= Beginning of Section =
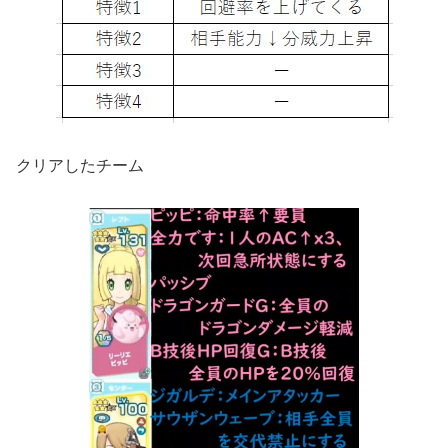
クリアしたチーム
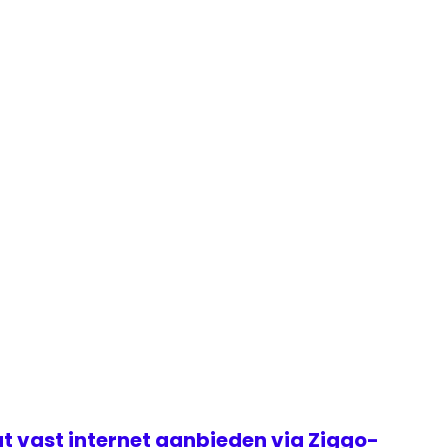
t vast internet aanbieden via Ziggo-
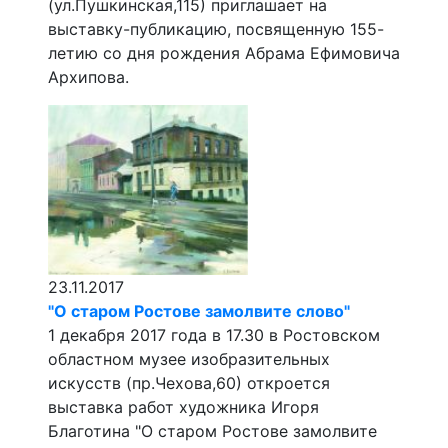
(ул.Пушкинская,115) приглашает на
выставку-публикацию, посвященную 155-
летию со дня рождения Абрама Ефимовича
Архипова.
23.11.2017
"О старом Ростове замолвите слово"
1 декабря 2017 года в 17.30 в Ростовском
областном музее изобразительных
искусств (пр.Чехова,60) откроется
выставка работ художника Игоря
Благотина "О старом Ростове замолвите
= End of Section =
## WHAT NEEDS TO BE DONE:
Exclude the images and reproduce the remaining data exactly.

## EXERCISE SOLUTION:
クリアしたチーム
t vast internet aanbieden via Ziggo-
(ул.Пушкинская,115) приглашает на
выставку-публикацию, посвященную 155-
летию со дня рождения Абрама Ефимовича
Архипова.
23.11.2017
"О старом Ростове замолвите слово"
1 декабря 2017 года в 17.30 в Ростовском
областном музее изобразительных
искусств (пр.Чехова,60) откроется
выставка работ художника Игоря
Благотина "О старом Ростове замолвите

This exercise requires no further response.